Is this a good price for investors to invest in this IPO? Our opinion on this follows in the later part of our analysis. But first, let us understand a few basics about the company.
SRS, incorporated in August 2000 as SRS Commercials, went on a name-changing spree to ride the investors’ fancy. First, it changed its name to ‘SRS Entertainment’ in January 2005. In December 2008, it again changed its name to ‘SRS Entertainment & Multitrade’. A month hence, it realised that the name wasn’t proper, and changed it to ‘SRS Entertainment and Retail’. The present name was assumed in July 2009.

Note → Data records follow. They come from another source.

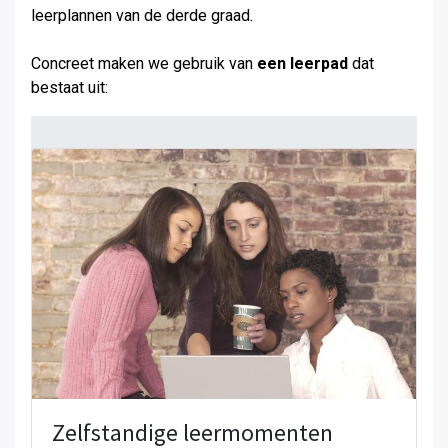
leerplannen van de derde graad
.
Concreet maken we gebruik van
een leerpad
dat
bestaat uit:
Zelfstandige leermomenten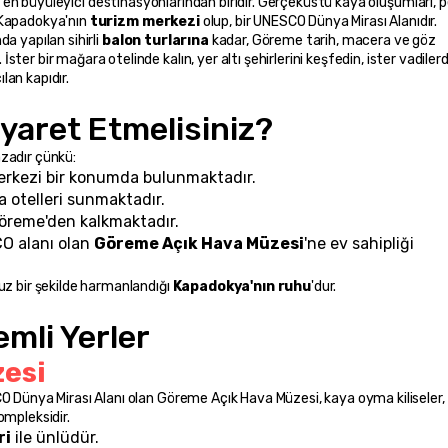
n en büyüleyici destinasyonlarından biridir. Gerçeküstü kaya oluşumları, pe
 Kapadokya'nın 
turizm merkezi
 olup, bir UNESCO Dünya Mirası Alanıdır.
 yapılan sihirli 
balon turlarına
 kadar, Göreme tarih, macera ve göz 
er bir mağara otelinde kalın, yer altı şehirlerini keşfedin, ister vadilerd
lan kapıdır.
yaret Etmelisiniz?
zadır çünkü:
erkezi bir konumda bulunmaktadır.
 otelleri sunmaktadır.
 Göreme'den kalkmaktadır.
O alanı olan 
Göreme Açık Hava Müzesi
'ne ev sahipliği 
uz bir şekilde harmanlandığı 
Kapadokya'nın ruhu
'dur.
mli Yerler
esi
O Dünya Mirası Alanı olan Göreme Açık Hava Müzesi, kaya oyma kiliseler, 
ompleksidir.
ri
 ile ünlüdür.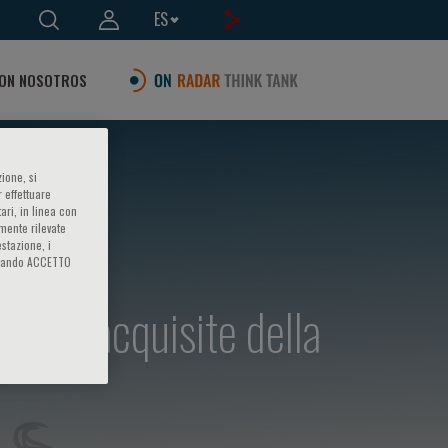
ES
ON NOSOTROS
ione, si
 effettuare
ari, in linea con
amente rilevate
estazione, i
iccando ACCETTO
te ed acquisite della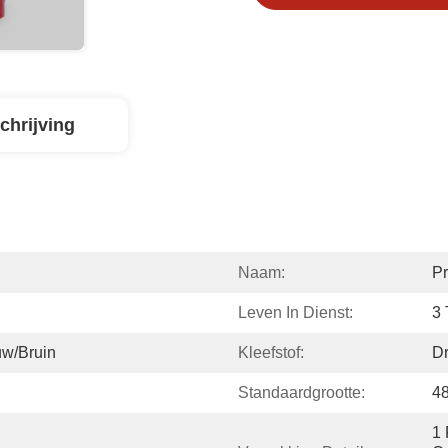
chrijving
Naam:
Pr
Leven In Dienst:
3 
uw/bruin
Kleefstof:
Dr
Standaardgrootte:
48
1 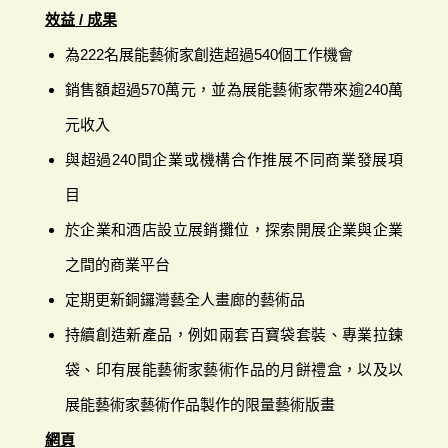
效益 / 成果
為222名展能藝術家創造超過540個工作機會
銷售額超過570萬元，並為展能藝術家帶來逾240萬
元收入
與超過240間企業或機構合作推展不同商業發展項
目
於企業和酒店設立展銷攤位，探索開展企業與企業
之間的商業平台
定期更新銅鑼灣藝全人畫廊的藝術品
持續創造新產品，例如兩套百寶袋套裝、專業拉鍊
袋、印有展能藝術家藝術作品的月餅禮盒，以及以
展能藝術家藝術作品製作的限量藝術版畫
網頁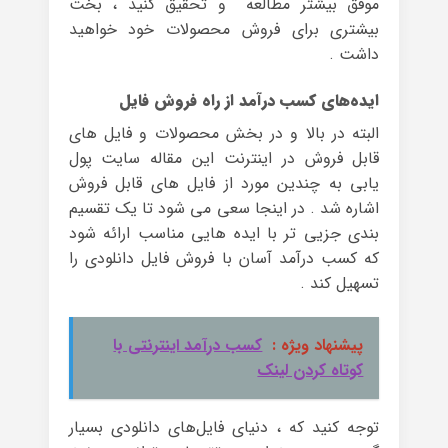
موفق بیشتر مطالعه و تحقیق کنید ، بخت
بیشتری برای فروش محصولات خود خواهید
داشت .
ایده‌های کسب درآمد از راه فروش فایل
البته در بالا و در بخش محصولات و فایل های
قابل فروش در اینترنت این مقاله سایت پول
یابی به چندین مورد از فایل های قابل فروش
اشاره شد . در اینجا سعی می شود تا یک تقسیم
بندی جزیی تر با ایده هایی مناسب ارائه شود
که کسب درآمد آسان با فروش فایل دانلودی را
تسهیل کند .
پیشنهاد ویژه :
کسب درآمد اینترنتی با
کوتاه کردن لینک
توجه کنید که ، دنیای فایل‌های دانلودی بسیار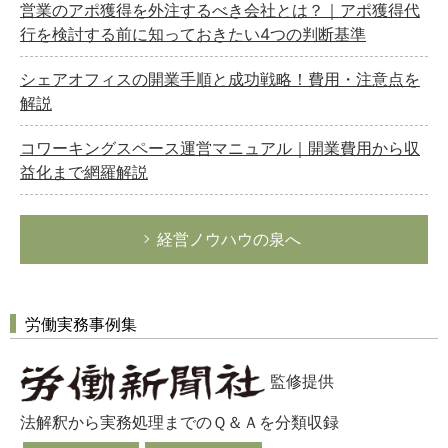
営業のアポ獲得を外注するべき会社とは？｜アポ獲得代
行を検討する前に知っておきたい4つの判断基準
シェアオフィスの開業手順と成功戦略！費用・注意点を
解説
コワーキングスペース運営マニュアル｜開業費用から収
益化まで網羅解説
経営ノウハウの泉へ
労働実務事例集
監修提供
法解釈から実務処理までのＱ＆Ａを分類収録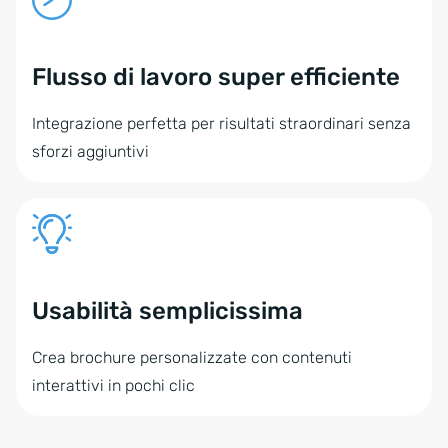
Flusso di lavoro super efficiente
Integrazione perfetta per risultati straordinari senza
sforzi aggiuntivi
Usabilità semplicissima
Crea brochure personalizzate con contenuti
interattivi in pochi clic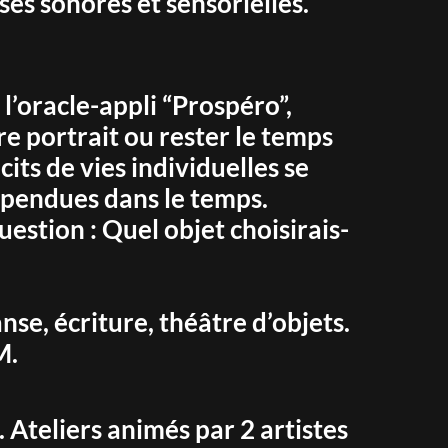
es sonores et sensorielles.
l’oracle-appli “Prospéro”,
re portrait ou rester le temps
its de vies individuelles se
uspendues dans le temps.
estion : Quel objet choisirais-
nse, écriture, théâtre d’objets.
M.
Ateliers animés par 2 artistes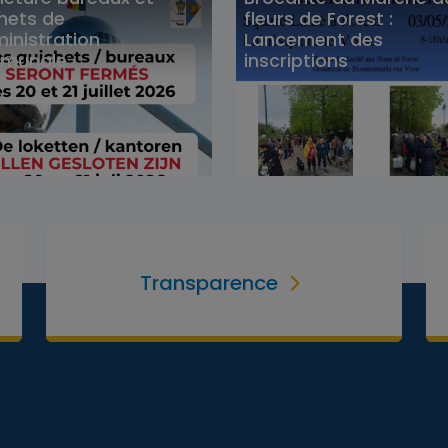
hets de
fleurs de Forest :
ministration
Lancement des
munale
inscriptions
Transparence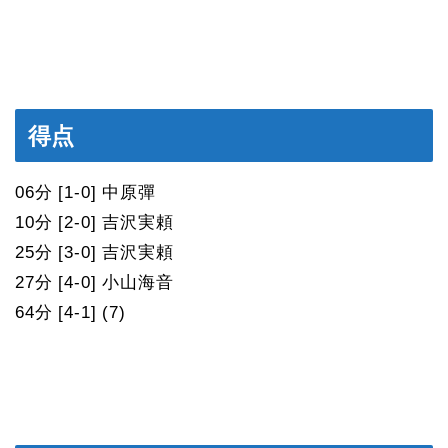
得点
06分 [1-0] 中原彈
10分 [2-0] 吉沢実頼
25分 [3-0] 吉沢実頼
27分 [4-0] 小山海音
64分 [4-1] (7)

This frequent name changing gives a good idea about the management’s thought process. We believe that the management seems to be confused about the business that they really wanted to be in. The promoters have another company listed on the bourses, called SRS Real Infra (the original name was Manu Finlease), with a total of 968 shareholders, including the promoters. This also tells us about the promoters’ background.

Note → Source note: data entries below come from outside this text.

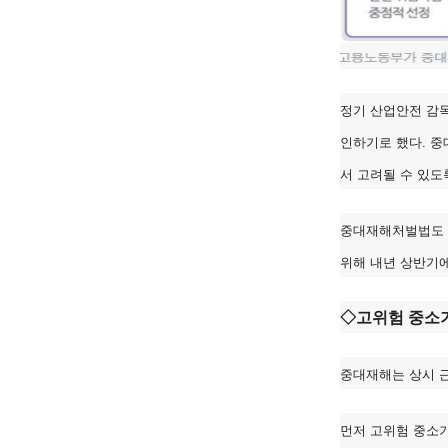
정기 산업안전 감독
인하기로 했다. 
서 고려될 수 있도
중대재해처벌법도 
위해 내년 상반기에
◇고위험 중소기
중대재해는 상시 근
먼저 고위험 중소기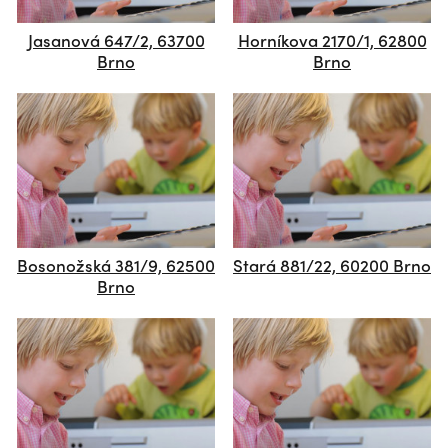
Jasanová 647/2, 63700
Horníkova 2170/1, 62800
Brno
Brno
Bosonožská 381/9, 62500
Stará 881/22, 60200 Brno
Brno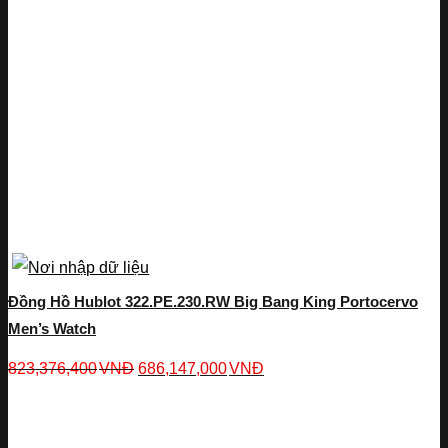
Đồng Hồ Hublot 322.PE.230.RW Big Bang King Portocervo
Men’s Watch
823,376,400
VNĐ
686,147,000
VNĐ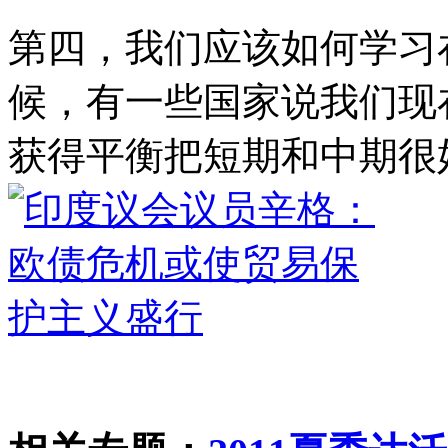
第四，我们应该如何学习
候，有一些国家说我们现
获得平衡把短期和中期很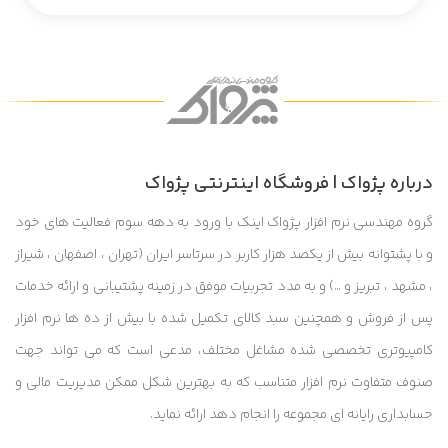
درباره پژواک | فروشگاه اینترنتی پژواک
گروه مهندسی نرم افزار پژواک اینک با ورود به دهه سوم فعالیت های خود
و با پشتوانه بیش از یکصد هزار کاربر در سرتاسر ایران (تهران ، اصفهان ، شیراز
، مشهد ، تبریز و …) و به مدد تجربیات موفق در زمینه پشتیبانی و ارائه خدمات
پس از فروش و همچنین سبد کالای تکمیل شده با بیش از ده ها نرم افزار
کامپیوتری تخصصی شده مشاغل مختلف، مدعی است که می تواند جهت
صنوف متفاوت نرم افزار متناسب که به بهترین شکل ممکن مدیریت مالی و
حسابداری رایانه ای مجموعه را انجام دهد ارائه نماید.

From its history of name changes, not even in your wildest imagination would it occur to you that SRS is more of a gold jewellery manufacturing company. As on March 2011, 72 per cent of the company’s turnover comes from the jewellery business, while cash and carry (retail) brings in 26 per cent. The rest comes from its multiplex and food courts business. In terms of profits, the jewellery business accounts for close to 90 per cent of its Profit Before Interest and Tax (PBIT).

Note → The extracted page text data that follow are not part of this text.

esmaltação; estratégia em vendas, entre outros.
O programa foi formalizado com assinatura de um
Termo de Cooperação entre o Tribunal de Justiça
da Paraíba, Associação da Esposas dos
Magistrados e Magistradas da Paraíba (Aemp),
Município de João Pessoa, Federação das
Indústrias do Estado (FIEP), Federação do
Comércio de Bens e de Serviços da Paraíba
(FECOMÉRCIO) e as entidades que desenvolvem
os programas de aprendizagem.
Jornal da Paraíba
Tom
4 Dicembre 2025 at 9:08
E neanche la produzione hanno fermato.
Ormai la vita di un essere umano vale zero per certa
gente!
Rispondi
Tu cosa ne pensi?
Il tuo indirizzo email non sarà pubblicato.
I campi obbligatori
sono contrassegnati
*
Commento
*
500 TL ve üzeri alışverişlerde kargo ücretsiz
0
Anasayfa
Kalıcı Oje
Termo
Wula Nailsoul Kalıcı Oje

Now, SKS is tapping the market to fund its expansion plans. The company wants to set up 15 new cinemas with 51 screens (it currently has 30 screens) at a cost of Rs 101.18 crore, 29 new retail stores (existing 23, with floor space of 1.32 lakh square feet) with a capex of Rs 53.69 crore and 33 food courts (existing 11 food courts, three fine dining restaurants) at a cost of Rs 40 crore. In addition, its jewellery business would need capex of Rs 16 crore.
On the financial front, the performance of the company is fairly average. Of the reported sales of Rs 2041 crore for the year ended March 2011, traded sales accounted for Rs 1060 crore. Note, that the stock market does not give a higher P/E to trading companies. Also, during the last three years, the company has been reporting negative cash flow from operations. This means that it would need more working capital. With the surging cost of borrowing, the financials of the company may be impacted adversely. For the year ended March 2011, the company reported PBIT of Rs 81.49 crore, and its interest cost for this period was Rs 24.52 crore. Higher interest costs can impact the company’s profit margins in the cur-rent year.
On the valuation front, the company is more of a jewellery company, and its valuations would be more in line with other jewellery businesses. A much larger player like Shree Ganesh Jewellers is commanding a P/E of just four times. In fact, most of the players in the industry command a very low P/E, in the region of 8-9 times, as there is no investor fancy for this sector.
We believe that for SRS, the best possible P/E should be 8-9 times, and based on its net profit for FY11, the market cap comes to about Rs 342 crore. The company’s post issue shares would be 13.92 crore, giving it a valuation of Rs 25 per share. As mentioned earlier, the company intends to ask for Rs 60-65, making the issue highly overpriced. Nonetheless, we will update our readers through our website www.dsij.in as and when the company announces its price band.